C: Evet, hatırlıyorum. Hatta geri kalanını ben anlatabilir miyim ?
Seungmin gülümseyerek başını salladı. Heyecanlanmıştı.
C: Geldiğimde o çocuk seni öpmek üzereydi. Onu hemen üzerinden aldım. Duvara çarpıp yere düşmüştü. Yanına geldiğimde titriyordum. Bir şey söylemedim, söyleyemedim. Sadece sana sarıldım. Ağlamaya başlamıştın. Düşen her gözyaşın boğazımın biraz daha düğümlenmesine sebep oluyordu. O zamana kadar sana karşı bir şeyler hissettiğimi anlamamıştı. Senden etkileniyordum ama buna hiç isim koyamamıştım. Kısık sesinle bana buradan gidelim dedin. Seni buraya getirmiştim. Salıncakta sallamıştım.

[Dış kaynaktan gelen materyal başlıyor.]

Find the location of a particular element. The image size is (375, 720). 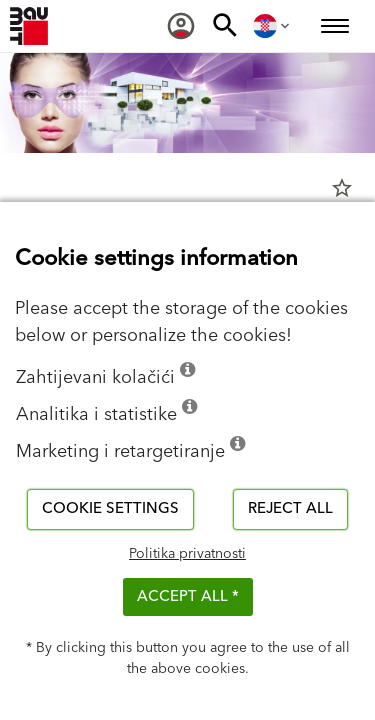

Biraz da olsa unutmuş gibiydin üzüntünü. Bir ara düşecek gibi olmuştun. Tam düşmeden yakalamıştım seni. Yüzlerimiz birbirine çok yakındı. Anlık gelen cesaretle öptüm seni. Beni iteceksin diye çok korkmuştum ama yapmadın. Onun yerine bana karşılık verdin. Ayrıldığımızda söyledim sana seni sevdiğimi.
Bu sefer Seungmin oturduğu yerden kalkıp dudaklarını birleştirdi. Biraz tuzlu ama yumuşacık bir öpücüktü. İlk kez öpüştükleri yerde bu kez hayatlarını birleştirmiş olarak öpüştüler.
S: Seni çok seviyorum.
C: Ben de. Ben de seni çok seviyorum.